### What the task asks
From the first line to the last, please reproduce the material exactly, skipping the pictures.

##### Records provided

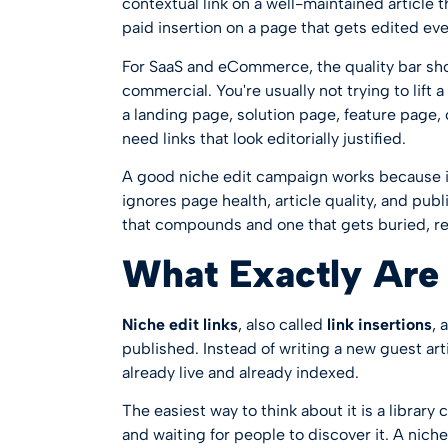
contextual link on a well-maintained article t
paid insertion on a page that gets edited ev
For SaaS and eCommerce, the quality bar sho
commercial. You're usually not trying to lift 
a landing page, solution page, feature page
need links that look editorially justified.
A good niche edit campaign works because i
ignores page health, article quality, and publ
that compounds and one that gets buried, r
What Exactly Are 
Niche edit links
, also called
link insertions
, 
published. Instead of writing a new guest arti
already live and already indexed.
The easiest way to think about it is a library 
and waiting for people to discover it. A niche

##########

### Worked solution
contextual link on a well-maintained article t
paid insertion on a page that gets edited ev
For SaaS and eCommerce, the quality bar sho
commercial. You're usually not trying to lift 
a landing page, solution page, feature page
need links that look editorially justified.
A good niche edit campaign works because i
ignores page health, article quality, and publ
that compounds and one that gets buried, r
What Exactly Are 
Niche edit links
, also called
link insertions
, 
published. Instead of writing a new guest arti
already live and already indexed.
The easiest way to think about it is a library 
and waiting for people to discover it. A niche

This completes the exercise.